--- DATASET ENTRIES ---
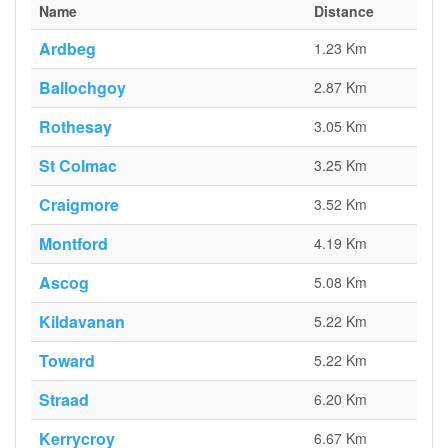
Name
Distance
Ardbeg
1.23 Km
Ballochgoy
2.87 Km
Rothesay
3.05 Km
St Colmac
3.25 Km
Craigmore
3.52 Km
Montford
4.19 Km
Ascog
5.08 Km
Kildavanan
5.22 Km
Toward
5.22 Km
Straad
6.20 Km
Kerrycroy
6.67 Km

--- BRIEF ---
Set down every entry word for word, but omit the pictures.

--- ANSWER BOX ---
Name
Distance
Ardbeg
1.23 Km
Ballochgoy
2.87 Km
Rothesay
3.05 Km
St Colmac
3.25 Km
Craigmore
3.52 Km
Montford
4.19 Km
Ascog
5.08 Km
Kildavanan
5.22 Km
Toward
5.22 Km
Straad
6.20 Km
Kerrycroy
6.67 Km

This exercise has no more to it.